Start with the line containing "部分的前提下，用子类替代父类，程序仍然能够正确运行。这" and write out each line through the end of the listing, exactly as given.

- - - - - - -

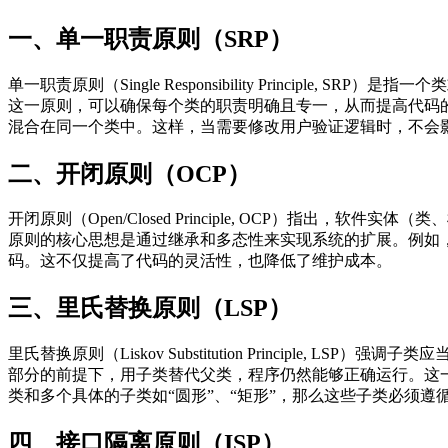
一、单一职责原则（SRP）
单一职责原则（Single Responsibility Princ
这一原则，可以确保每个类的职责明确且专一，从而提高代码的
混合在同一个类中。这样，当需要修改用户验证逻辑时，不会
二、开闭原则（OCP）
开闭原则（Open/Closed Principle, OCP）
原则的核心思想是通过继承和多态性来实现系统的扩展。例如
码。这不仅提高了代码的灵活性，也降低了维护成本。
三、里氏替换原则（LSP）
里氏替换原则（Liskov Substitution Princip
部分的前提下，用子类替代父类，程序仍然能够正确运行。这
类和多个具体的子类如“圆形”、“矩形”，那么这些子类必须
四、接口隔离原则（ISP）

- - - - - - -

Written response:
部分的前提下，用子类替代父类，程序仍然能够正确运行。这
类和多个具体的子类如“圆形”、“矩形”，那么这些子类必须
四、接口隔离原则（ISP）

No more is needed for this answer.